DEER ISLE, Maine — On a clear summer afternoon, I landed my kayak on a glimmering beach of white shells on the edge of Little Sheep Island and prepared to make camp. This was the first day of my summer paddle along the Maine coast and my initial stopping point on the beginning leg of my journey, which would bring me around Deer Isle.
The high sun beat down on the picturesque islet before me. I scrambled up the large mass or rock ringing Little Sheep and arrived in a field of high grasses and wildflowers swaying in the breeze. Just across the water lay Stinson Neck, a long peninsula jutting out into the sea off eastern Deer Isle.
Only a few trees rose from the island. I wandered the perimeter of Little Sheep’s rocky coast, so as not to disturb the island’s fragile vegetation, in search of the Maine Island Trail logbook. It didn’t take me long to find it, stored in a Tupperware container tied to the branch of an old spruce.
The Maine Island Trail, administered by the Maine Island Trail Association, consists of a 375-mile system of mainland and island campsites that follow the Maine coast from the New Hampshire border to Machias Bay. MITA members pay a small annual fee that gives them access to 180 campsites on Maine’s coast. They all contain logbooks where visitors can sign in and write about their experiences.
Many islands on the trail, such as Little Sheep, are state owned, while many others are privately owned by individuals who generously have offered to share their islands with other people interested in environmentally friendly, low-impact travel along Maine’s coast. Local stewards maintain MITA campsites, ensuring that the public can enjoy Maine’s enchanting coastline while conserving its natural character.
MITA asks that island visitors follow Leave No Trace guidelines while visiting coastal environments. Practices such as camping only on durable surfaces or designated spots, not veering off island trails or walking on soft earth to protect plant life and soils, cleaning up garbage and, in all cases, leaving the islands exactly as you found them, help ensure that the natural character of the Maine coast will be preserved for years to come.
I’ll never forget the first time I discovered the Maine Island Trail. During a chance visit to a small island off Naskeag Point in Brooklin years ago, I stumbled upon one of the Tupperware containers tied to a tree. Discovering this hidden booklet in the woods had all the appeal of a childhood treasure hunt. Inside I found a logbook with notes that other seafarers had written, as well as a pamphlet on low-impact procedures. I read it and not only gained a new understanding of how delicate island environments are, but also developed a keen interest in wanting to do my part to protect them.
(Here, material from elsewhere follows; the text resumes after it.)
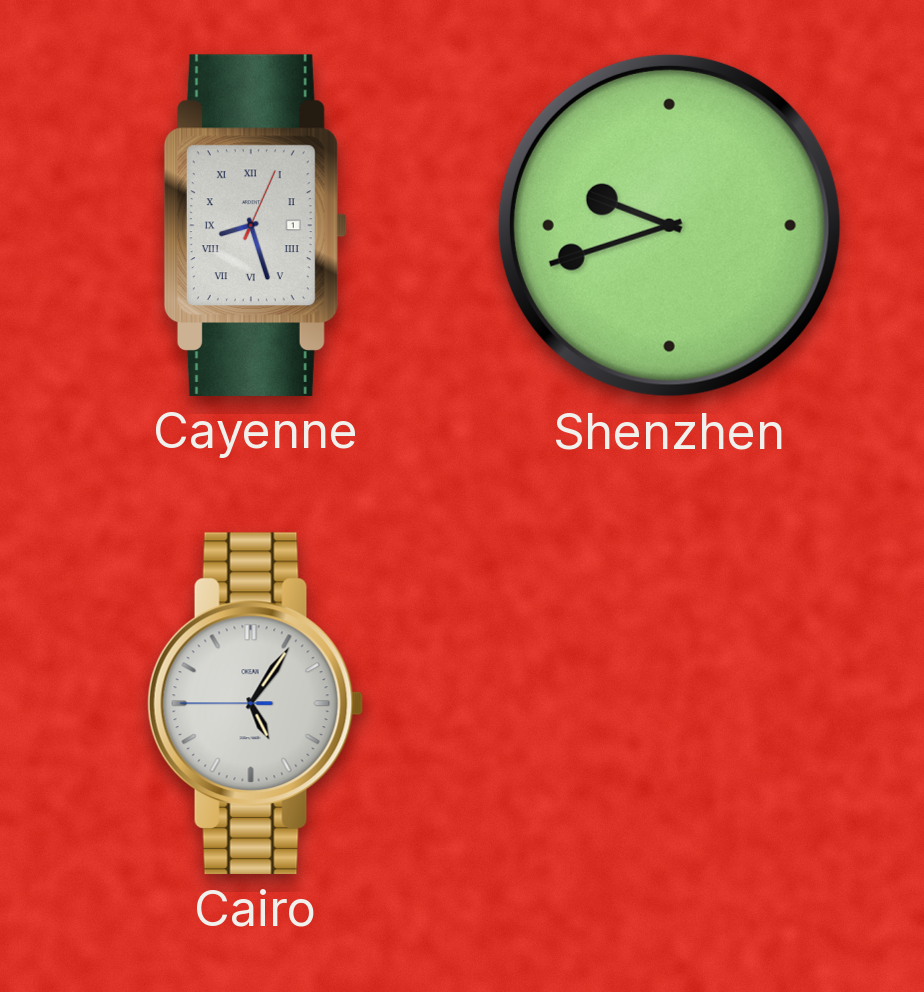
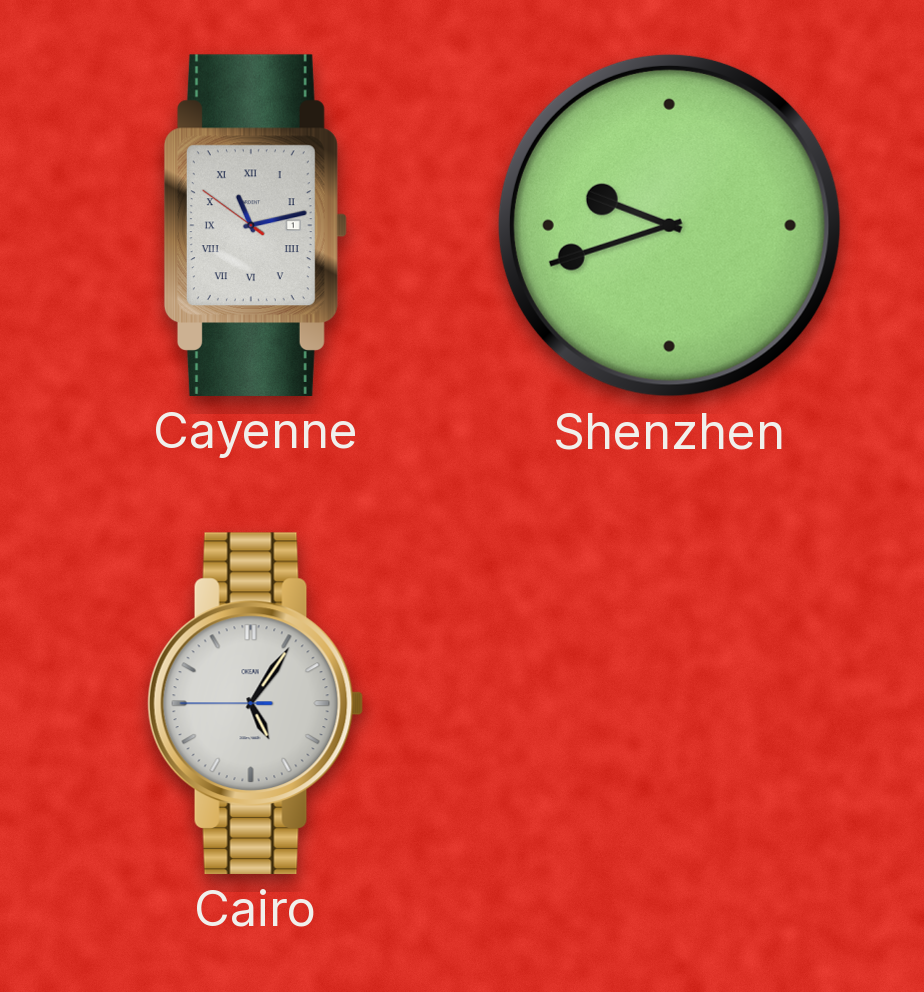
Cayenne: 8:27 -> 11:12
From that moment on, I became hooked on Maine islands — not just exploring them, but also taking part in MITA’s practice of discovering an unspoiled world while at the same time preserving it for future generations.
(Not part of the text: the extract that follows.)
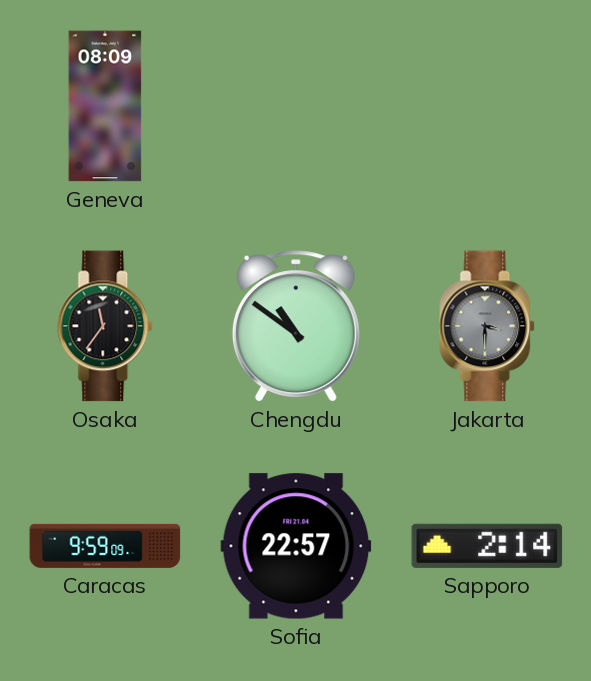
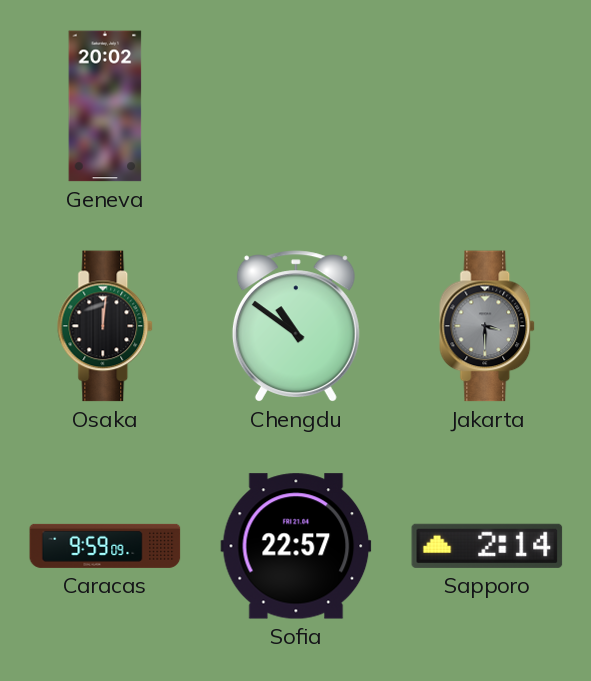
Geneva: 08:09 -> 20:02
Osaka: 11:36 -> 12:01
As late afternoon faded, I pitched my tent by the spruce tree as my MITA guidebook instructed. I sat alone by the shore, staring at the magnificent coastal scene of distant isles before me and felt completely at peace with myself and the world.
As the sun set, two kayakers, a young man and woman, came around the edge of Little Sheep and landed on the opposite side of the island. From my tent, I watched them stomp right through the field, trudging over the grasses. I resisted the urge to go over and lecture them about proper island stewardship practices as they pitched a tent right in the center of the field. But I knew that the small book tied to the tree could entice them to think about the influence of their presence here more than any admonishment that I could utter.
At dawn the next morning, I left to continue my paddle around Deer Isle, picking up everything that I had brought in, as well as some trash that I gathered on the beach. I stared back at the tent perched in the middle of the island as I paddled back out to sea.
I could only hope that the young couple would discover the magic book on the tree before they left.